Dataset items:
##############################

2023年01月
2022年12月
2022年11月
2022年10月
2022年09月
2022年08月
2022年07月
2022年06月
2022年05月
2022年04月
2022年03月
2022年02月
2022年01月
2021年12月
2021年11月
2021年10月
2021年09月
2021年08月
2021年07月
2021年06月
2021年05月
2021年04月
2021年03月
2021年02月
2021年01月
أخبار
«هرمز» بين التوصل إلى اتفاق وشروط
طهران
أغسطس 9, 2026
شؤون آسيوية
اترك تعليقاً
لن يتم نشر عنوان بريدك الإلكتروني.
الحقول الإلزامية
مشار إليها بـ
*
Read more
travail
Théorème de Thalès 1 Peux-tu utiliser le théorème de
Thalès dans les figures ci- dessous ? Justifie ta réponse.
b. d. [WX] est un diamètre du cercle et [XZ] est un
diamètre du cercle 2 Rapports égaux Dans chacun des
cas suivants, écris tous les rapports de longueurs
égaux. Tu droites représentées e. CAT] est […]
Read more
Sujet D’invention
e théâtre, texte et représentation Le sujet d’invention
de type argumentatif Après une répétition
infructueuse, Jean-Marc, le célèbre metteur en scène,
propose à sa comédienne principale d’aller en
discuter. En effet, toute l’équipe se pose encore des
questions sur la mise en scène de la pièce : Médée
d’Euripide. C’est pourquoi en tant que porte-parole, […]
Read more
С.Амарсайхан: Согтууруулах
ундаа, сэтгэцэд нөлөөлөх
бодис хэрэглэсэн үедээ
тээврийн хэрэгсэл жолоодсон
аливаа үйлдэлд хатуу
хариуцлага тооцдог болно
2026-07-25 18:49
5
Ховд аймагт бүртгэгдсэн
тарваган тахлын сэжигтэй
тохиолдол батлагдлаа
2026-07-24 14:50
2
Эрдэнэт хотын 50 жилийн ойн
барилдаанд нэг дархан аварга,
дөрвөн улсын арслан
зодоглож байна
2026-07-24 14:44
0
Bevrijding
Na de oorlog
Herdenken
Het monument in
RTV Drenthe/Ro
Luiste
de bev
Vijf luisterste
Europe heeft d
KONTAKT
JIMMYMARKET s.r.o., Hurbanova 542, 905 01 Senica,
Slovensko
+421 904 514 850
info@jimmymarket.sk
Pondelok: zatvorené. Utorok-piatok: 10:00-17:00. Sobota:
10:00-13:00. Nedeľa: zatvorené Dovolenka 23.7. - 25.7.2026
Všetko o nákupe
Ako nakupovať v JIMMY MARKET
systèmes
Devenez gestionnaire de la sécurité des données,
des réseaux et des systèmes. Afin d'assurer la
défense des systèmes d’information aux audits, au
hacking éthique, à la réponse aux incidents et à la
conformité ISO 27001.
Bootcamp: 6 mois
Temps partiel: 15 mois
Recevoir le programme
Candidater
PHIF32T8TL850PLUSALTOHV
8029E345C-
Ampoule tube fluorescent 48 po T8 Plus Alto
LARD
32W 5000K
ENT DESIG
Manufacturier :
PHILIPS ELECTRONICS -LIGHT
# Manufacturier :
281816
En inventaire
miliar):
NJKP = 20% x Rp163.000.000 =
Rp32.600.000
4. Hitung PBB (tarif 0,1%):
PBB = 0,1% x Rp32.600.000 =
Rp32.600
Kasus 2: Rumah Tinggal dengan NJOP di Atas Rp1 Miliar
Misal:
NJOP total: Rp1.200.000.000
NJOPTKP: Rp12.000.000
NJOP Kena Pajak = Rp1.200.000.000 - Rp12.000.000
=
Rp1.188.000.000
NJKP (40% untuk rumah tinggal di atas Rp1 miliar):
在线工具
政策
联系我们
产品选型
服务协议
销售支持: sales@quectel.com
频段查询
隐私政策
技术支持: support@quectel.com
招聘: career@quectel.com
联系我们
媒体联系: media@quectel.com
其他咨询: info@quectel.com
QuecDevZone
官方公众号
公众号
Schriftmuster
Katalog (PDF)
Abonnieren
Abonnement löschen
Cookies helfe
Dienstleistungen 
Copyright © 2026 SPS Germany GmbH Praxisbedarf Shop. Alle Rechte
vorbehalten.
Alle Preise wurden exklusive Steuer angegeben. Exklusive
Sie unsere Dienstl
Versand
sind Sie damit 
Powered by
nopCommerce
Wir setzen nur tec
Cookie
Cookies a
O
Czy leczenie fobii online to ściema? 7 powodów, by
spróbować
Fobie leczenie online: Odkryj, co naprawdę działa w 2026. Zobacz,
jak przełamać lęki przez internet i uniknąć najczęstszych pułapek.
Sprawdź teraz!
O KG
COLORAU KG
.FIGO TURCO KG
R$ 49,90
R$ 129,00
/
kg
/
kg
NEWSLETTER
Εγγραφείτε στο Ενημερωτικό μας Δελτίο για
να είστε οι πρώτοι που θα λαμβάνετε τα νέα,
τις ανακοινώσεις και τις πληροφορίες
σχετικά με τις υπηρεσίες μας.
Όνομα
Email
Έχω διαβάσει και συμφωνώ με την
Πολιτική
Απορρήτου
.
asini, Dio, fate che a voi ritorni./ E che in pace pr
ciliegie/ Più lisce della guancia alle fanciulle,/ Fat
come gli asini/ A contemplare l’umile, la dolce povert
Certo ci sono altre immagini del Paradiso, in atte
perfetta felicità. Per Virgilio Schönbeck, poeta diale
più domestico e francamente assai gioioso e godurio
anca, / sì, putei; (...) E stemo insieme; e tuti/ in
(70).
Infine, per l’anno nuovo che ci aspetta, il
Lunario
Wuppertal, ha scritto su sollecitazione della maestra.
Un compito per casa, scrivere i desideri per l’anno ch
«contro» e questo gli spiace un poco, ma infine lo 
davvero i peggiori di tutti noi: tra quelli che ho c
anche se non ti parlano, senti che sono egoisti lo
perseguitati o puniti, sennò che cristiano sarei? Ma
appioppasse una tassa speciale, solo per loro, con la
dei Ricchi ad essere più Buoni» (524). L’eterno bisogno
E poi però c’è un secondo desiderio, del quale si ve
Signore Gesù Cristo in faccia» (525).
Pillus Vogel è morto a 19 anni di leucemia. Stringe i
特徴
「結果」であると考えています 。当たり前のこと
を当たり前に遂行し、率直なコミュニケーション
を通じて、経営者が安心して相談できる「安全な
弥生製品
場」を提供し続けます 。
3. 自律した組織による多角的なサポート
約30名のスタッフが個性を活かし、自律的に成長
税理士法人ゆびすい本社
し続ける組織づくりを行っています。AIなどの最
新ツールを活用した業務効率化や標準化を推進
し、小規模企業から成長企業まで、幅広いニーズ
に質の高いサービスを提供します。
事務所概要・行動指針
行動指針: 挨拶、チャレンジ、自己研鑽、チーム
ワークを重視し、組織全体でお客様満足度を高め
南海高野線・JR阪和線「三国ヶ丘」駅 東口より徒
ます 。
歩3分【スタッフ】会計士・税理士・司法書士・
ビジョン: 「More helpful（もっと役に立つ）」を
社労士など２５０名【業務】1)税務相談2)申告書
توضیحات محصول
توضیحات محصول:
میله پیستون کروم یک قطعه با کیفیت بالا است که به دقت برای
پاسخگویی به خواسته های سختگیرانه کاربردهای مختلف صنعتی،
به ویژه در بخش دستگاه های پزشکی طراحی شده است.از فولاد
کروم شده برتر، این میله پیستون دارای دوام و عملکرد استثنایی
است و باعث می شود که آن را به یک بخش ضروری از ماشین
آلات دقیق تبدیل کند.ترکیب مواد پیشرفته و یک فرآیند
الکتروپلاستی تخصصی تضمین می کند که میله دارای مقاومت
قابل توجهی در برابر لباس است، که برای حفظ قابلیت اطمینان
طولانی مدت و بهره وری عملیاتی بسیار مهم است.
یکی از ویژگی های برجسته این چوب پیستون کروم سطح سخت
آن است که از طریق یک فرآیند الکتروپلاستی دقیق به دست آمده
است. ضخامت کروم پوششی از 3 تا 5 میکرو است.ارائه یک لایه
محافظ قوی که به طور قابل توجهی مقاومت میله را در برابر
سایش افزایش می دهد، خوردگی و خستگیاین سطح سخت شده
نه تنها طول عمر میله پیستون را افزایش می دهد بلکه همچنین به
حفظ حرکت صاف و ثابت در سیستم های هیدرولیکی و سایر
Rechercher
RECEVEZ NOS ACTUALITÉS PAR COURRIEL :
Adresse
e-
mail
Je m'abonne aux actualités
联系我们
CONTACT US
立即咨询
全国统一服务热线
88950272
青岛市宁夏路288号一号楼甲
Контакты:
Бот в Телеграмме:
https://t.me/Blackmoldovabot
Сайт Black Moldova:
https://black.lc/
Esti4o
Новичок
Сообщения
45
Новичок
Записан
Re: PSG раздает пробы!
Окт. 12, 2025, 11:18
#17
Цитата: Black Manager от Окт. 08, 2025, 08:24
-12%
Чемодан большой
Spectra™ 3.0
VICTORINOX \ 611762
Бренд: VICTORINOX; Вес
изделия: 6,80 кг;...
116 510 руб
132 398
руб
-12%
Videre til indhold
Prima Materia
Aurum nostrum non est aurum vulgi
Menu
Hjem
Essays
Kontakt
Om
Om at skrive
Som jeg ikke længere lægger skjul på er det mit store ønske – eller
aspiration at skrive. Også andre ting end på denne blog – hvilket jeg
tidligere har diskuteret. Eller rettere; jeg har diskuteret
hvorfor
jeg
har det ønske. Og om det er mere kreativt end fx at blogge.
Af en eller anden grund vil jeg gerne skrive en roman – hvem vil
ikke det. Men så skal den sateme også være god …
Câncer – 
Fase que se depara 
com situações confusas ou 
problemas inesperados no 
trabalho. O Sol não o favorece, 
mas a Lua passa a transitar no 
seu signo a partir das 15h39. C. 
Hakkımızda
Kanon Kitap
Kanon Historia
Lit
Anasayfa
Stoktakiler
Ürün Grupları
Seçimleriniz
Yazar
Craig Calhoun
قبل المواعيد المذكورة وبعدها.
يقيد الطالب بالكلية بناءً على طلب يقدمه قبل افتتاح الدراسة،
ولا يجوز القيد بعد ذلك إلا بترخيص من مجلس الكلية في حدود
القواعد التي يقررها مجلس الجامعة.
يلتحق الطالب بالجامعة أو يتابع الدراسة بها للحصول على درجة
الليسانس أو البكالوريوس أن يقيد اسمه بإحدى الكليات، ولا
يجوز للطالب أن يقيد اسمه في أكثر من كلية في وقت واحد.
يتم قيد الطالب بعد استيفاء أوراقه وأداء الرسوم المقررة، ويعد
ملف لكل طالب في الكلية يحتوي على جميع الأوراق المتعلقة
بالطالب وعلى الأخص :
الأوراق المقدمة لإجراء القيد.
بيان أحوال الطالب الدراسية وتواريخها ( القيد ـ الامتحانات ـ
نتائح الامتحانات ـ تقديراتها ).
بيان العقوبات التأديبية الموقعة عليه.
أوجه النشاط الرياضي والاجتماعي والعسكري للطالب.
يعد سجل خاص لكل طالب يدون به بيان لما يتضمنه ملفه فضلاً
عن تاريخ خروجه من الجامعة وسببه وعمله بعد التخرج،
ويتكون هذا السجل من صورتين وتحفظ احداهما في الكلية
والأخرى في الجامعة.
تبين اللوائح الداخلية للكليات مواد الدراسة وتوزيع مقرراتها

##############################

* [What you have to do] Quote verbatim the line containing "يلتحق الطالب بالجامعة" and every line after it through the end of the records above.

* [Response to this task]
يلتحق الطالب بالجامعة أو يتابع الدراسة بها للحصول على درجة
الليسانس أو البكالوريوس أن يقيد اسمه بإحدى الكليات، ولا
يجوز للطالب أن يقيد اسمه في أكثر من كلية في وقت واحد.
يتم قيد الطالب بعد استيفاء أوراقه وأداء الرسوم المقررة، ويعد
ملف لكل طالب في الكلية يحتوي على جميع الأوراق المتعلقة
بالطالب وعلى الأخص :
الأوراق المقدمة لإجراء القيد.
بيان أحوال الطالب الدراسية وتواريخها ( القيد ـ الامتحانات ـ
نتائح الامتحانات ـ تقديراتها ).
بيان العقوبات التأديبية الموقعة عليه.
أوجه النشاط الرياضي والاجتماعي والعسكري للطالب.
يعد سجل خاص لكل طالب يدون به بيان لما يتضمنه ملفه فضلاً
عن تاريخ خروجه من الجامعة وسببه وعمله بعد التخرج،
ويتكون هذا السجل من صورتين وتحفظ احداهما في الكلية
والأخرى في الجامعة.
تبين اللوائح الداخلية للكليات مواد الدراسة وتوزيع مقرراتها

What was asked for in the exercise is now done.